----- Given data

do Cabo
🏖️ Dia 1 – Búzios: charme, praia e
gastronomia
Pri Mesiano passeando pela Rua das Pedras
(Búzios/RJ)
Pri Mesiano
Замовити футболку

----------
----- Given data

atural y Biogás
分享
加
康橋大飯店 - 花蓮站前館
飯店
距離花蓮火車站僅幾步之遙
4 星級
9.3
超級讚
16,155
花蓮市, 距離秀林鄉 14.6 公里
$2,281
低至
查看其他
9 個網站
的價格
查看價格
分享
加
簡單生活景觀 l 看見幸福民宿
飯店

----------

> What is being asked
Out of the data above, transcribe exactly and only the lines starting with the line that has "gastronomia" and going on through the line that has "Замовити футболку", both included.

> Output
gastronomia
Pri Mesiano passeando pela Rua das Pedras
(Búzios/RJ)
Pri Mesiano
Замовити футболку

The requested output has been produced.